Question:

I found the passages that relate to the sins of the father, maybe you can give me a view on what they mean. I see how people can make their case, but let me know what it all means, or if needed, put it into context.

"You shall not worship them or serve them; for I, the LORD your God, am a jealous God, visiting the iniquity of the fathers on the children, on the third and the fourth generations of those who hate Me" (Exodus 20:5).

"Who keeps lovingkindness for thousands, who forgives iniquity, transgression and sin; yet He will by no means leave the guilty unpunished, visiting the iniquity of fathers on the children and on the grandchildren to the third and fourth generations" (Exodus 34:7).

"You shall not worship them or serve them; for I, the LORD your God, am a jealous God, visiting the iniquity of the fathers on the children, and on the third and the fourth generations of those who hate Me" (Deuteronomy 5:9).

"Who shows lovingkindness to thousands, but repays the iniquity of fathers into the bosom of their children after them, O (great and mighty God The) LORD of hosts is His name" (Jeremiah 32:18).

OK, so now I have a little more understanding, but I'm still a little confused. I was reading the grape thing rejecting the parable about sin inherited from the the father, but was it true until God said it wasn't to be used anymore or did God mean something else by it, or did He just eventually reject it? I am confused.


Answer:

"The word of the LORD came to me again, saying, "What do you mean when you use this proverb concerning the land of Israel, saying: 'The fathers have eaten sour grapes, And the children's teeth are set on edge'? As I live," says the Lord GOD, "you shall no longer use this proverb in Israel. Behold, all souls are Mine; The soul of the father As well as the soul of the son is Mine; The soul who sins shall die" (Ezekiel 18:1-4).

God tells us that a proverb was circulating among the Israelites, which was to no longer be used. You are right that it is similar to statements found in a number of places in the Old Testament. It is likely that this is were the proverb originated.

Ezekiel isn't the only recording of condemnation of the proverb. "And it shall come to pass, that as I have watched over them to pluck up, to break down, to throw down, to destroy, and to afflict, so I will watch over them to build and to plant, says the LORD. In those days they shall say no more: 'The fathers have eaten sour grapes, And the children's teeth are set on edge.' But every one shall die for his own iniquity; every man who eats the sour grapes, his teeth shall be set on edge" (Jeremiah 31:28-30).

Why was this proverb being quoted? "Our fathers sinned and are no more, but we bear their iniquities" (Lamentations 5:7).
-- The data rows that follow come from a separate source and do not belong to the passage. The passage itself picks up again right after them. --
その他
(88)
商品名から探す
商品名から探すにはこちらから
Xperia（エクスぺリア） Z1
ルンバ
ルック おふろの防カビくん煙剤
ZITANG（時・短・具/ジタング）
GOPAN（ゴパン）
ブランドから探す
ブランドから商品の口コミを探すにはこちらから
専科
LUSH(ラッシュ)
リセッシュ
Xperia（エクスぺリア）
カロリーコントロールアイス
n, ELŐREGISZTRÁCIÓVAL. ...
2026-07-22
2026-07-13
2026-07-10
The people were using it to excuse themselves from blame. The reason we are being destroyed, they would say, is because our ancestors had sinned and now we must bear the burden of their sins. The problem is that the proverb and they are ignoring the fact that the children were continuing the sins of their fathers. ""Behold, it is written before Me: I will not keep silence, but will repay - even repay into their bosom- your iniquities and the iniquities of your fathers together," says the LORD, "who have burned incense on the mountains and blasphemed Me on the hills; therefore I will measure their former work into their bosom"" (Isaiah 65:6-7).
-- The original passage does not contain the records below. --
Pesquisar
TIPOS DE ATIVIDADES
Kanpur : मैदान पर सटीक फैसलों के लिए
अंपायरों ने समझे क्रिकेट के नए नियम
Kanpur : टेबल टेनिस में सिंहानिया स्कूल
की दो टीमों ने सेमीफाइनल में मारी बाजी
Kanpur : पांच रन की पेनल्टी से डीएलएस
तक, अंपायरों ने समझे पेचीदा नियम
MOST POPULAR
God was very clear, even before the prophets explained further, that individuals bear the responsibility of their own sins. "Fathers shall not be put to death for their children, nor shall the children be put to death for their fathers; a person shall be put to death for his own sin" (Deuteronomy 24:16).

So what about all those verses? Take a look at them more closely and see what was left out in the proverb because it was not an exact quote.

"You shall not bow down to them nor serve them. For I, the LORD your God, am a jealous God, visiting the iniquity of the fathers on the children to the third and fourth generations of those who hate Me" (Exodus 20:5; Deuteronomy 5:9).

"Keeping mercy for thousands, forgiving iniquity and transgression and sin, by no means clearing the guilty, visiting the iniquity of the fathers upon the children and the children's children to the third and the fourth generation" (Exodus 34:7).

"You show lovingkindness to thousands, and repay the iniquity of the fathers into the bosom of their children after them - the Great, the Mighty God, whose name is the LORD of hosts. You are great in counsel and mighty in work, for your eyes are open to all the ways of the sons of men, to give everyone according to his ways and according to the fruit of his doings" (Jeremiah 32:18-19).

These are statements that God will not grow weary punishing the people, even if they continue in the same sins generation after generation. Unlike some parents who give up after little Johnny lied to them five times in a row, despite being punished, and then decide it isn't worth the effort. The Israelites were wrong in saying that they were being sent into captivity because their ancestors sinned. They were going because they were continuing the sins of their fathers.